*What you are asked to do:* Pull every line containing "Diario" from the listing.

• • • • •

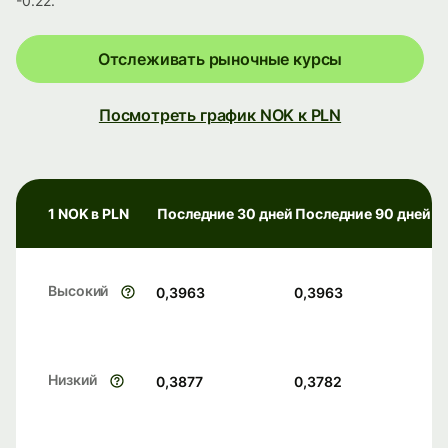
-0.22.
Отслеживать рыночные курсы
Посмотреть график NOK к PLN
1 NOK в PLN
Последние 30 дней
Последние 90 дней
Высокий
0,3963
0,3963
Низкий
0,3877
0,3782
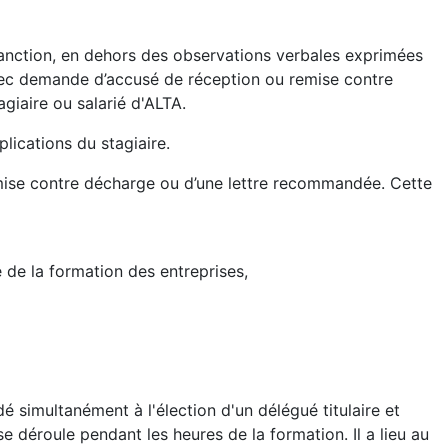
 sanction, en dehors des observations verbales exprimées
avec demande d’accusé de réception ou remise contre
agiaire ou salarié d'ALTA.
lications du stagiaire.
t remise contre décharge ou d’une lettre recommandée. Cette
e de la formation des entreprises,
é simultanément à l'élection d'un délégué titulaire et
se déroule pendant les heures de la formation. Il a lieu au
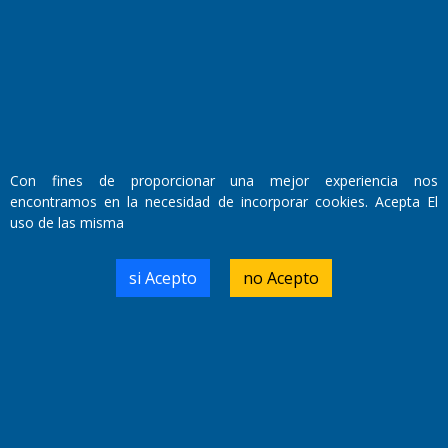
El Diario de Papel en DIGITAL
Con fines de proporcionar una mejor experiencia nos
encontramos en la necesidad de incorporar cookies. Acepta El
uso de las misma
si Acepto
no Acepto
Fundado por el
Doctor Antonio Nemesio
Primera edición: Domingo 3 de Mayo de 1992
Miembro de ADIRA,ADEPA y CPPAL
Propietario: El Diario SRL
Director Periodístico:
Walter René Goñi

• • • • •

*Response below:*
El Diario de Papel en DIGITAL
Propietario: El Diario SRL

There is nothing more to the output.